Défendant l’idée que « le social est toujours déjà spatial », la revue Regards sociologiques (2010) faisait le constat du rare recours à l’espace dans l’analyse des faits sociaux . La sociologie a pourtant depuis longtemps fait sien ce concept polysémique dans l’analyse des ‘‘espaces sociaux’’. La notion d’espace social permet, d’une part, d’éviter la réification des groupes sociaux, en introduisant l’idée de sous-espaces, de marges incertaines et de processus de recomposition . Elle invite, d’autre part, à penser le rôle de médiation joué par le territoire entre l’individu et les groupes auxquels il se rattache. Elle questionne enfin l’impact de ces derniers sur l’inscription territoriale. Le rapport du social à l’espace géographique peut être individuel ou collectif, constant ou ponctuel, territorial ou réticulaire, immédiat ou distancié, et reposer sur un ancrage unique ou multiple. Il importe de mettre en lumière la manière dont se structurent les relations de l’individu à l’espace, les modalités de leurs interactions, la faculté à les cumuler et les avantages qui en sont retirés.

La spatialisation souligne la multiplicité des places qu’un individu peut occuper au sein de champs institutionnels variés . Elle convie à interroger les effets de frontière traversant ces derniers, leurs antagonismes, les avantages et contradictions qui peuvent résulter de cette multipositionnalité. Quant à la spatialité , elle permet le basculement d’une approche positionnelle de l’espace, renvoyant à des attributs et des caractères, pour une perspective relationnelle prenant en compte les actions spatiales de l’ensemble des opérateurs. L’espace introduit aussi la diversité des échelles institutionnelles au sein desquelles se meuvent les acteurs sociaux. Se pose dès lors la question du recouvrement et de l’articulation des territoires et des rattachements institutionnels, selon leur champ et les fonctions occupées. Comment les espaces institutionnel et géographique influencent-ils l’élaboration de la catégorie sociale définissant ou revendiquée par l’individu ? Comment cette élaboration se trouve négociée, ventilée, modifiée, transformée selon les situations, moments ou évènements ?

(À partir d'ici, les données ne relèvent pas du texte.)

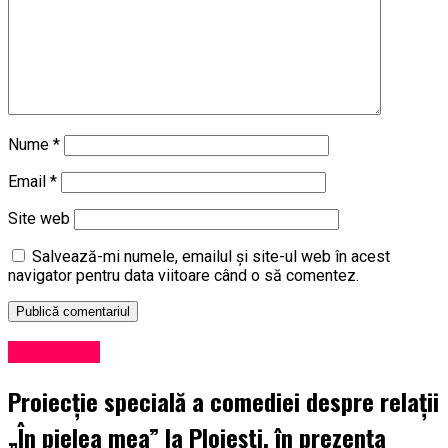
Nume
*
Email
*
Site web
Salvează-mi numele, emailul și site-ul web în acest
navigator pentru data viitoare când o să comentez.
Eveniment
Proiecție specială a comediei despre relații
„În pielea mea” la Ploiești, în prezența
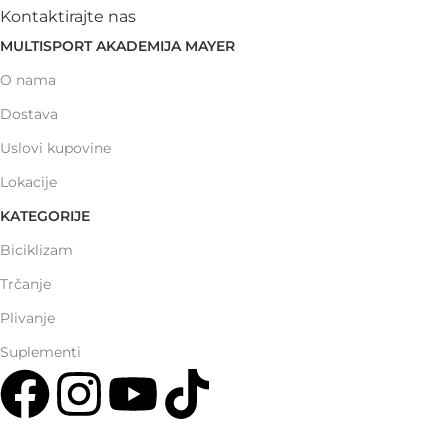
Kontaktirajte nas
MULTISPORT AKADEMIJA MAYER
O nama
Dostava
Uslovi kupovine
Lokacije
KATEGORIJE
Biciklizam
Trčanje
Plivanje
Suplementi
Multisport Shop & Cafe Podgorica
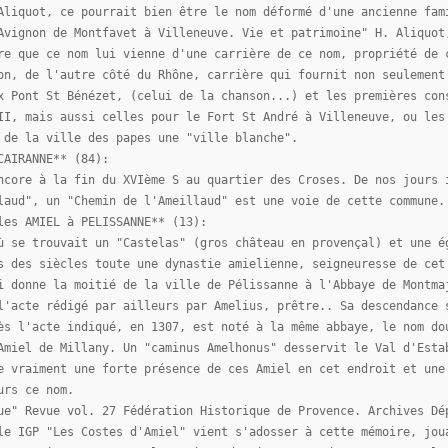
Aliquot, ce pourrait bien être le nom déformé d'une ancienne fam
Avignon de Montfavet à Villeneuve. Vie et patrimoine" H. Aliquot
re que ce nom lui vienne d'une carrière de ce nom, propriété de 
on, de l'autre côté du Rhône, carrière qui fournit non seulement
x Pont St Bénézet, (celui de la chanson...) et les premières con
II, mais aussi celles pour le Fort St André à Villeneuve, ou les
 de la ville des papes une "ville blanche".
CAIRANNE** (84):
ncore à la fin du XVIème S au quartier des Croses. De nos jours 
laud", un "Chemin de l'Ameillaud" est une voie de cette commune.
les AMIEL à PELISSANNE** (13):
ù se trouvait un "Castelas" (gros château en provençal) et une é
s des siècles toute une dynastie amielienne, seigneuresse de cet
i donne la moitié de la ville de Pélissanne à l'Abbaye de Montma
l'acte rédigé par ailleurs par Amelius, prêtre.. Sa descendance 
ès l'acte indiqué, en 1307, est noté à la même abbaye, le nom do
Amiel de Millany. Un "caminus Amelhonus" desservit le Val d'Esta
e vraiment une forte présence de ces Amiel en cet endroit et une
urs ce nom.
ue" Revue vol. 27 Fédération Historique de Provence. Archives Dé
le IGP "Les Costes d'Amiel" vient s'adosser à cette mémoire, jou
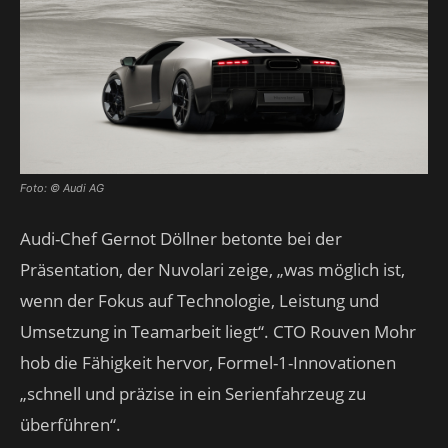
Foto: © Audi AG
Audi-Chef Gernot Döllner betonte bei der
Präsentation, der Nuvolari zeige, „was möglich ist,
wenn der Fokus auf Technologie, Leistung und
Umsetzung in Teamarbeit liegt“. CTO Rouven Mohr
hob die Fähigkeit hervor, Formel-1-Innovationen
„schnell und präzise in ein Serienfahrzeug zu
überführen“.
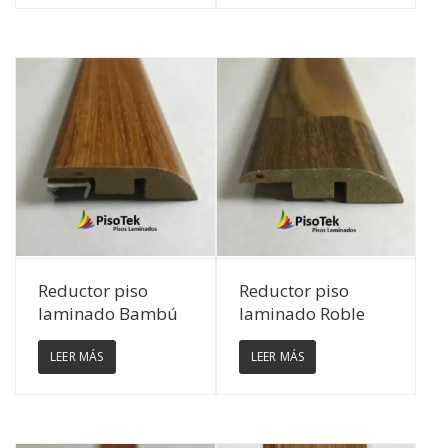
Ver Detalles
Ver Detalles
Reductor piso
Reductor piso
laminado Bambú
laminado Roble
LEER MÁS
LEER MÁS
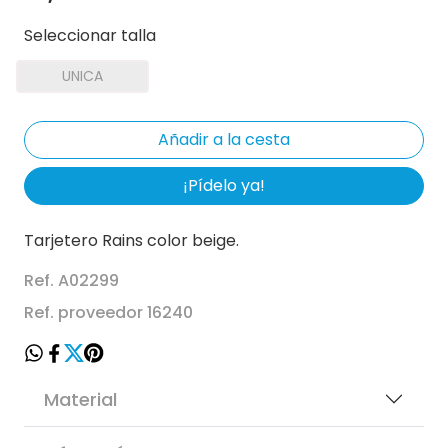
Seleccionar talla
UNICA
¡Pídelo ya!
Tarjetero Rains color beige.
Ref. A02299
Ref. proveedor 16240
Material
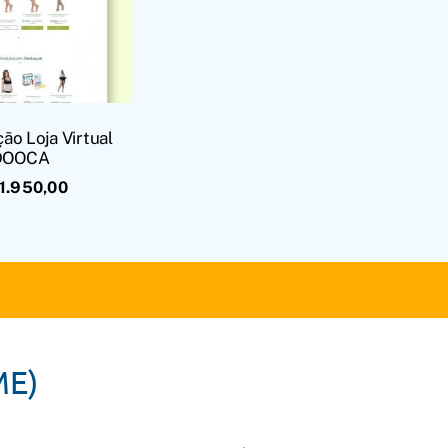
ão Loja Virtual
DOOCA
1.950,00
ME)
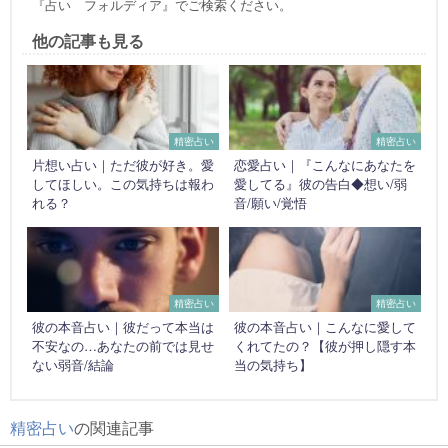
『占い フォルディア』でご検索ください。
他の記事も見る
精密占い
精密占い
片想い占い｜ただ彼が好き。愛
恋愛占い｜『こんなにあなたを
してほしい。この気持ちは報わ
愛してる』彼の告白◆想い/弱
れる？
音/願い/覚悟
精密占い
精密占い
彼の本音占い｜彼だって本当は
彼の本音占い｜こんなに愛して
不安なの…あなたの前では見せ
くれてたの？【彼が押し隠す本
ない弱音/結論
当の気持ち】
精密占い
の関連記事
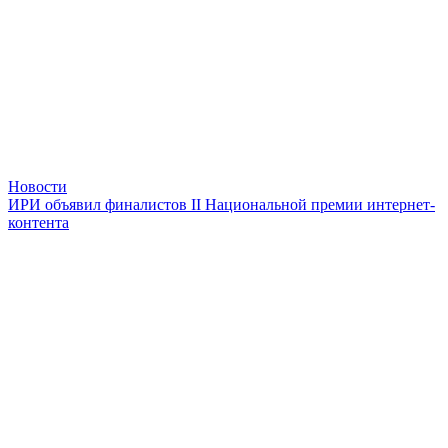
Новости
ИРИ объявил финалистов II Национальной премии интернет-
контента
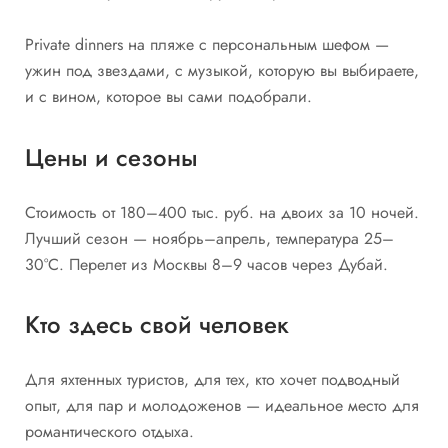
Private dinners на пляже с персональным шефом —
ужин под звездами, с музыкой, которую вы выбираете,
и с вином, которое вы сами подобрали.
Цены и сезоны
Стоимость от 180–400 тыс. руб. на двоих за 10 ночей.
Лучший сезон — ноябрь–апрель, температура 25–
30°C. Перелет из Москвы 8–9 часов через Дубай.
Кто здесь свой человек
Для яхтенных туристов, для тех, кто хочет подводный
опыт, для пар и молодоженов — идеальное место для
романтического отдыха.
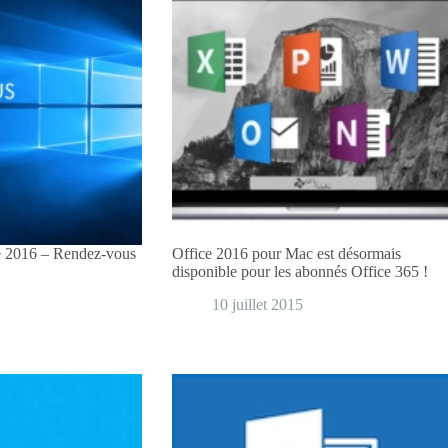
e 2016 – Rendez-vous
Office 2016 pour Mac est désormais
disponible pour les abonnés Office 365 !
10 juillet 2015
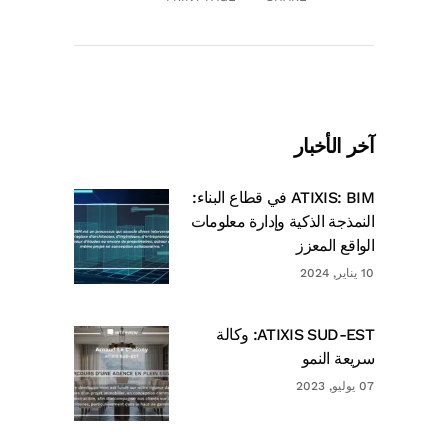
آخر الأخبار
ATIXIS: BIM في قطاع البناء:
النمذجة الذكية وإدارة معلومات
الواقع المعزز
10 يناير, 2024
ATIXIS SUD-EST: وكالة
سريعة النمو
07 يوليو, 2023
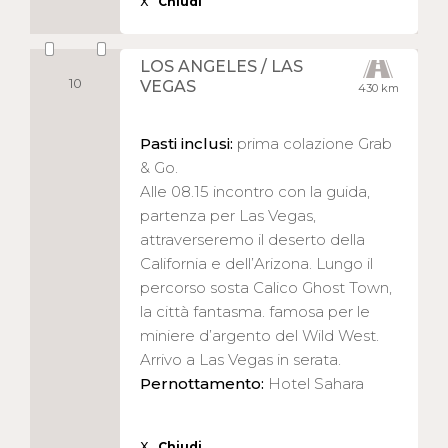
X
Chiudi
LOS ANGELES / LAS
10
VEGAS
430 km
Pasti inclusi:
prima colazione Grab
& Go.
Alle 08.15 incontro con la guida,
partenza per Las Vegas,
attraverseremo il deserto della
California e dell’Arizona. Lungo il
percorso sosta Calico Ghost Town,
la città fantasma. famosa per le
miniere d’argento del Wild West.
Arrivo a Las Vegas in serata.
Pernottamento:
Hotel Sahara
X
Chiudi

L’ancrage multiple appelle le franchissement des distances et des frontières – sociales, culturelles, géographiques ou institutionnelles – dont la mobilité et l’adaptabilité constituent les pendants. Cette mobilité se traduit-elle par une perte de repères ou le rejet des racines ? L’autochtonie est le signe et le vecteur d’un ancrage fort. Dans quelle mesure constitue-t-elle la ressource d’un style de vie multilocalisé ? L’ancrage multiple tisse des ponts entre des pôles sur lesquels il prend appui. Le phénomène de centralité qui en résulte est-il influencé par l’autochtonie ?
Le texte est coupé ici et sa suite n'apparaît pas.